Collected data
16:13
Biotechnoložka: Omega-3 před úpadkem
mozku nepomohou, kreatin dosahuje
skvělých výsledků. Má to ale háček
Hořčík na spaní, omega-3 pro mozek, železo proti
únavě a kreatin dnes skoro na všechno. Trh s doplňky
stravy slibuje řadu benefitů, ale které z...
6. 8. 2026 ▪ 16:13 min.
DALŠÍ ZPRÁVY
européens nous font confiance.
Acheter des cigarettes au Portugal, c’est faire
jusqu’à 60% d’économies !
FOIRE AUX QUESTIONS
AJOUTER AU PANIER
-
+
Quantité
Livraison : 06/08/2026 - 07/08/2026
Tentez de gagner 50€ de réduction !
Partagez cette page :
* * *
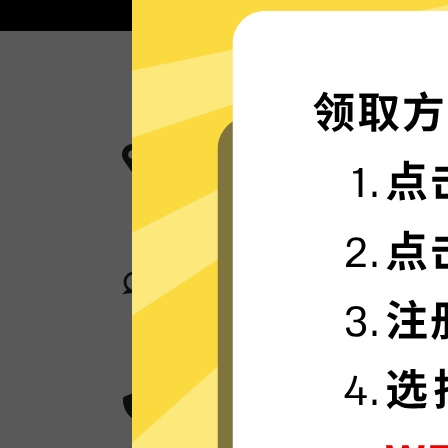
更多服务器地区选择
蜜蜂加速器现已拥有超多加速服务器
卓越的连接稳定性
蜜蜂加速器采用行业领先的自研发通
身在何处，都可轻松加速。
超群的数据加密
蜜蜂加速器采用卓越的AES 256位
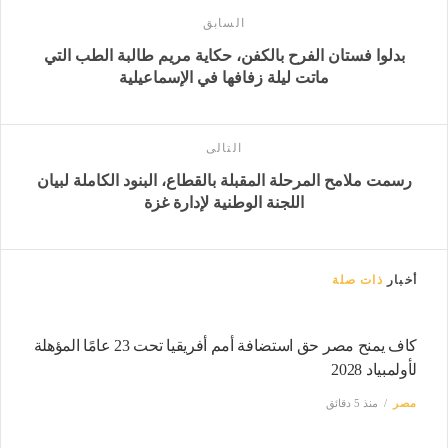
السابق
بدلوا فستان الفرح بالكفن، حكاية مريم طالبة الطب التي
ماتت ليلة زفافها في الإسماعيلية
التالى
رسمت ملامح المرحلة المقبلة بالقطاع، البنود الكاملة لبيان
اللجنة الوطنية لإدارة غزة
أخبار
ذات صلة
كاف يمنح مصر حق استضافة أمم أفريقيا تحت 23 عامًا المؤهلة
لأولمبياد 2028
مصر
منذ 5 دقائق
* * *
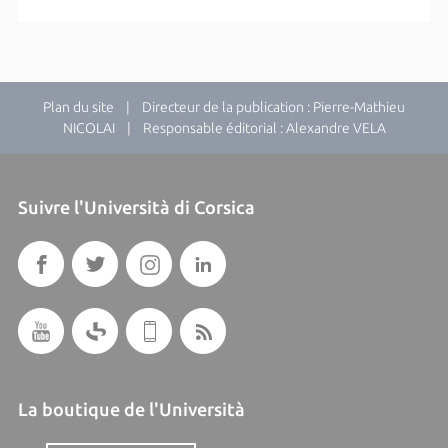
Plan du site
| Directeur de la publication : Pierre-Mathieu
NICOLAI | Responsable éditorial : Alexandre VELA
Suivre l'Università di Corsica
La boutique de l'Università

# [Work request]
Please transcribe exactly the lines above from the line that has "اللجنة الوطنية لإدارة غزة" up to and including the line that has "منذ 5 دقائق"; no other line belongs in the answer.

# [Written answer]
اللجنة الوطنية لإدارة غزة
أخبار
ذات صلة
كاف يمنح مصر حق استضافة أمم أفريقيا تحت 23 عامًا المؤهلة
لأولمبياد 2028
مصر
منذ 5 دقائق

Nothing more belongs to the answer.